<<<<
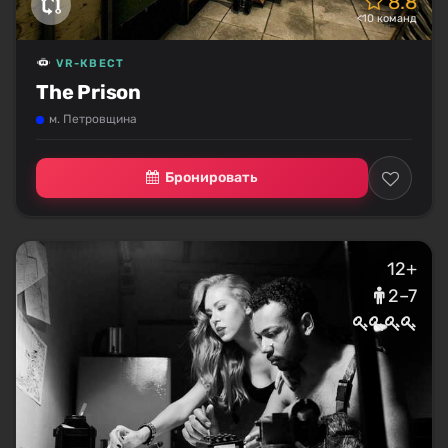
8.8
<10 команд
VR-КВЕСТ
The Prison
м. Петровщина
Бронировать
12+
2–7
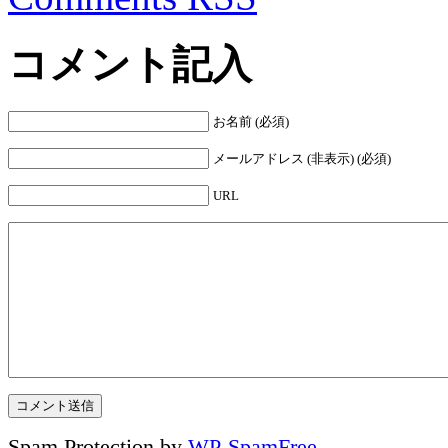
コメント記入
お名前 (必須)
メールアドレス (非表示) (必須)
URL
Spam Protection by
WP-SpamFree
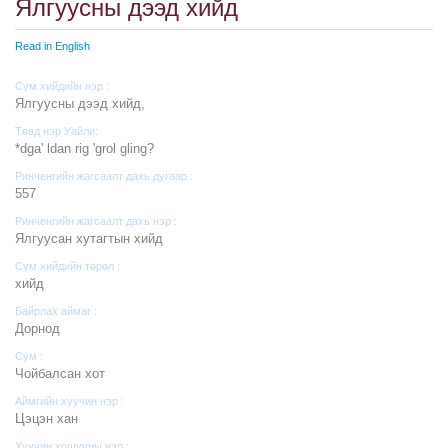
Ялгуусны дээд хийд
Read in English
Сүм хийдийн нэр :
Ялгуусны дээд хийд,
Төвд нэр Уайли:
*dga' ldan rig 'grol gling?
Ринченгийн жагсаалт дахь дугаар :
557
Ринченгийн жагсаалт дахь нэр :
Ялгуусан хутагтын хийд
Сүм хийдийн төрөл :
хийд
Байрлах аймаг :
Дорнод
Сум :
Чойбалсан хот
Аймгийн хуучин нэр :
Цэцэн хан
Хуучин хошууны нэр :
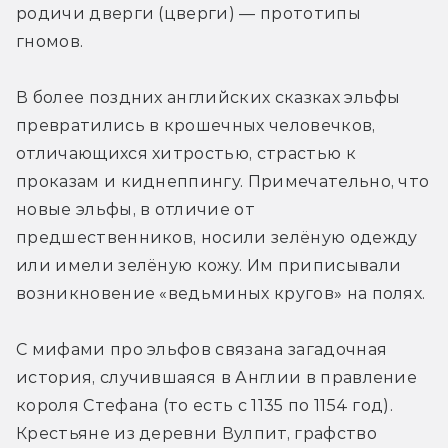
родичи дверги (цверги) — прототипы 
гномов.
В более поздних английских сказках эльфы 
превратились в крошечных человечков, 
отличающихся хитростью, страстью к 
проказам и киднеппингу. Примечательно, что 
новые эльфы, в отличие от 
предшественников, носили зелёную одежду 
или имели зелёную кожу. Им приписывали 
возникновение «ведьминых кругов» на полях.
С мифами про эльфов связана загадочная 
история, случившаяся в Англии в правление 
короля Стефана (то есть с 1135 по 1154 год). 
Крестьяне из деревни Вулпит, графство 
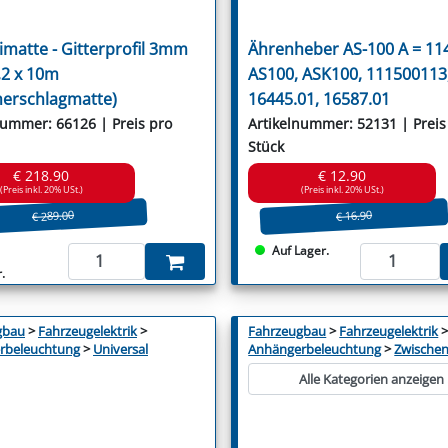
atte - Gitterprofil 3mm
Ährenheber AS-100 A = 1
,2 x 10m
AS100, ASK100, 111500113
erschlagmatte)
16445.01, 16587.01
nummer: 66126 | Preis pro
Artikelnummer: 52131 | Preis
Stück
€ 218.90
€ 12.90
(Preis inkl. 20% USt.)
(Preis inkl. 20% USt.)
€ 289.00
€ 16.90
Auf Lager.
.
gbau
>
Fahrzeugelektrik
>
Fahrzeugbau
>
Fahrzeugelektrik
rbeleuchtung
>
Universal
Anhängerbeleuchtung
>
Zwischen
Alle Kategorien anzeigen .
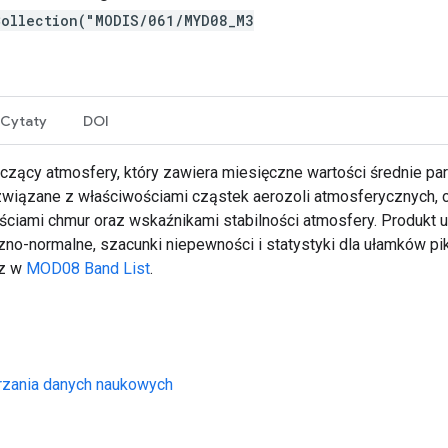
Collection("MODIS/061/MYD08_M3
Cytaty
DOI
czący atmosfery, który zawiera miesięczne wartości średnie p
 związane z właściwościami cząstek aerozoli atmosferycznych, 
ciami chmur oraz wskaźnikami stabilności atmosfery. Produkt u
no-normalne, szacunki niepewności i statystyki dla ułamków piks
sz w
MOD08 Band List
.
rzania danych naukowych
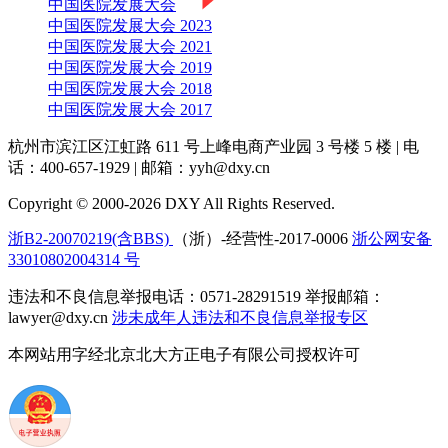
中国医院发展大会
中国医院发展大会 2023
中国医院发展大会 2021
中国医院发展大会 2019
中国医院发展大会 2018
中国医院发展大会 2017
杭州市滨江区江虹路 611 号上峰电商产业园 3 号楼 5 楼
|
电
话：400-657-1929
|
邮箱：yyh@dxy.cn
Copyright © 2000-2026 DXY All Rights Reserved.
浙B2-20070219(含BBS)
（浙）-经营性-2017-0006
浙公网安备
33010802004314 号
违法和不良信息举报电话：0571-28291519 举报邮箱：
lawyer@dxy.cn
涉未成年人违法和不良信息举报专区
本网站用字经北京北大方正电子有限公司授权许可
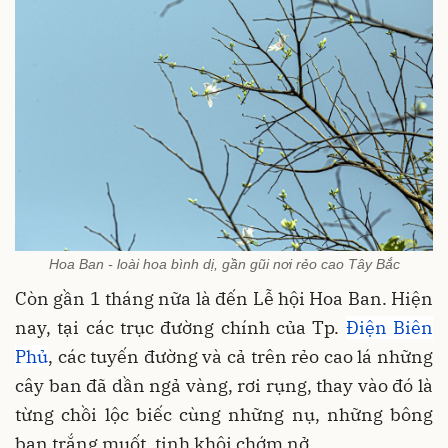
Hoa Ban - loài hoa bình dị, gần gũi nơi rẻo cao Tây Bắc
Còn gần 1 tháng nữa là đến Lễ hội Hoa Ban. Hiện
nay, tại các trục đường chính của Tp.
Điện Biên
Phủ
, các tuyến đường và cả trên rẻo cao lá những
cây ban đã dần ngả vàng, rơi rụng, thay vào đó là
từng chồi lộc biếc cùng những nụ, những bông
ban trắng muốt, tinh khôi chớm nở.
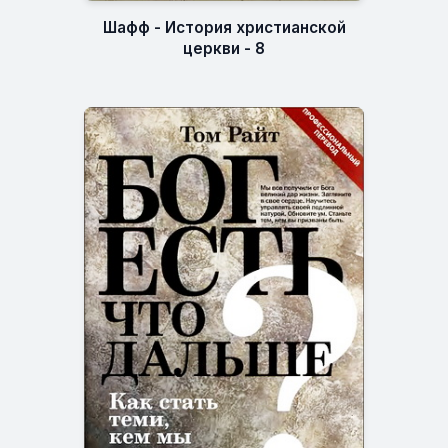
Шафф - История христианской
церкви - 8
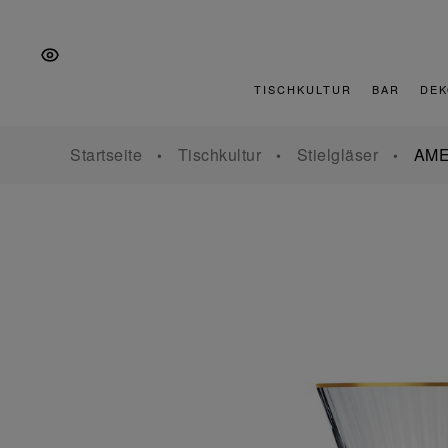
Zur
Zum
Zur
Hauptnavigation
Inhalt
Fußzeile
springen
springen
springen
TISCHKULTUR
BAR
DEK
Startseite
Tischkultur
Stielgläser
AME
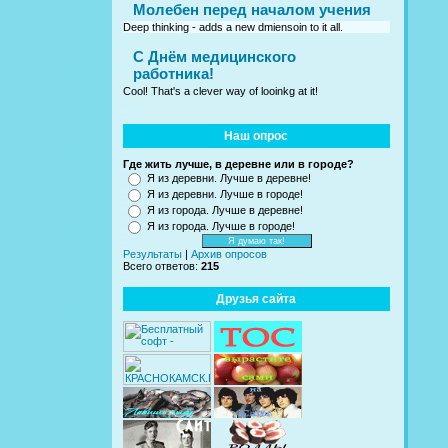
Молебен перед началом учения
Deep thinking - adds a new dmiensoin to it all.
C Днём медицинского
работника!
Cool! That's a clever way of looinkg at it!
Наш опрос
Где жить лучше, в деревне или в городе?
Я из деревни. Лучше в деревне!
Я из деревни. Лучше в городе!
Я из города. Лучше в деревне!
Я из города. Лучше в городе!
Результаты
|
Архив опросов
Всего ответов:
215
Друзья сайта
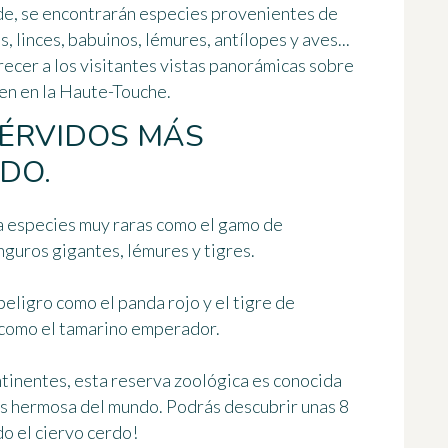
de, se encontrarán especies provenientes de
, linces, babuinos, lémures, antílopes y aves...
ecer a los visitantes vistas panorámicas sobre
en en la Haute-Touche.
CÉRVIDOS MÁS
DO.
a
especies muy raras
como el gamo de
guros gigantes, lémures y tigres.
eligro como el panda rojo y el tigre de
 como el tamarino emperador.
tinentes, esta reserva zoológica es conocida
ás hermosa del mundo
. Podrás descubrir unas 8
do el ciervo cerdo!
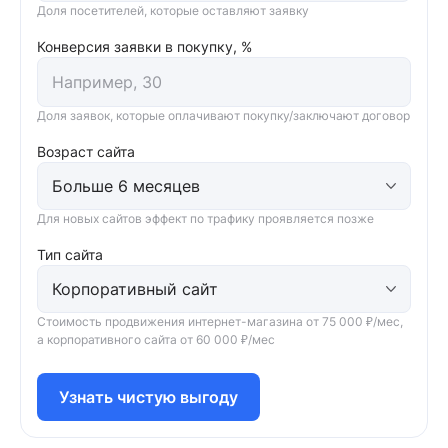
Доля посетителей, которые оставляют заявку
Конверсия заявки в покупку, %
Доля заявок, которые оплачивают покупку/заключают договор
Возраст сайта
Для новых сайтов эффект по трафику проявляется позже
Тип сайта
Стоимость продвижения интернет-магазина от 75 000 ₽/мес,
а корпоративного сайта от 60 000 ₽/мес
Узнать чистую выгоду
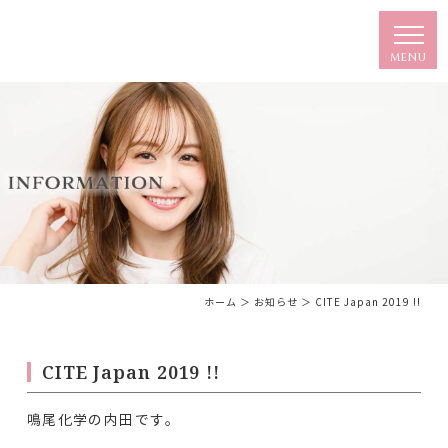
ホーム
＞ お知らせ ＞ CITE Japan 2019 !!
CITE Japan 2019 !!
鳴尾化学の内田です。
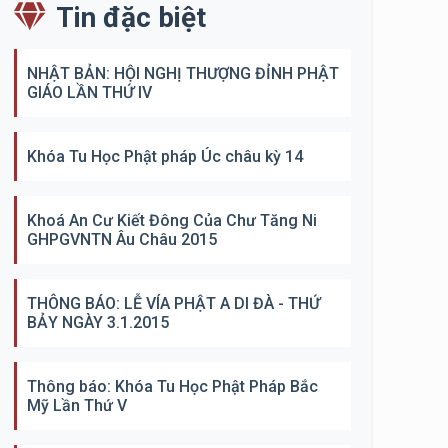
Tin đặc biệt
NHẬT BẢN: HỘI NGHỊ THƯỢNG ĐỈNH PHẬT
GIÁO LẦN THỨ IV
Khóa Tu Học Phật pháp Úc châu kỳ 14
Khoá An Cư Kiết Đông Của Chư Tăng Ni
GHPGVNTN Âu Châu 2015
THÔNG BÁO: LỄ VÍA PHẬT A DI ĐÀ - THỨ
BẢY NGÀY 3.1.2015
Thông báo: Khóa Tu Học Phật Pháp Bắc
Mỹ Lần Thứ V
>>>>
YOUR TASK:
In the listing above, find the line containing "中国医院发展大会 2018" and the line containing "Где жить лучше, в деревне или в городе?", then return both of them and every line between, exactly, without pictures.

PROBLEM SOLUTION:
中国医院发展大会 2018
中国医院发展大会 2017
杭州市滨江区江虹路 611 号上峰电商产业园 3 号楼 5 楼
|
电
话：400-657-1929
|
邮箱：yyh@dxy.cn
Copyright © 2000-2026 DXY All Rights Reserved.
浙B2-20070219(含BBS)
（浙）-经营性-2017-0006
浙公网安备
33010802004314 号
违法和不良信息举报电话：0571-28291519 举报邮箱：
lawyer@dxy.cn
涉未成年人违法和不良信息举报专区
本网站用字经北京北大方正电子有限公司授权许可
Hoa Ban - loài hoa bình dị, gần gũi nơi rẻo cao Tây Bắc
Còn gần 1 tháng nữa là đến Lễ hội Hoa Ban. Hiện
nay, tại các trục đường chính của Tp.
Điện Biên
Phủ
, các tuyến đường và cả trên rẻo cao lá những
cây ban đã dần ngả vàng, rơi rụng, thay vào đó là
từng chồi lộc biếc cùng những nụ, những bông
ban trắng muốt, tinh khôi chớm nở.
Шафф - История христианской
церкви - 8
Zur
Zum
Zur
Hauptnavigation
Inhalt
Fußzeile
springen
springen
springen
TISCHKULTUR
BAR
DEK
Startseite
Tischkultur
Stielgläser
AME
Молебен перед началом учения
Deep thinking - adds a new dmiensoin to it all.
C Днём медицинского
работника!
Cool! That's a clever way of looinkg at it!
Наш опрос
Где жить лучше, в деревне или в городе?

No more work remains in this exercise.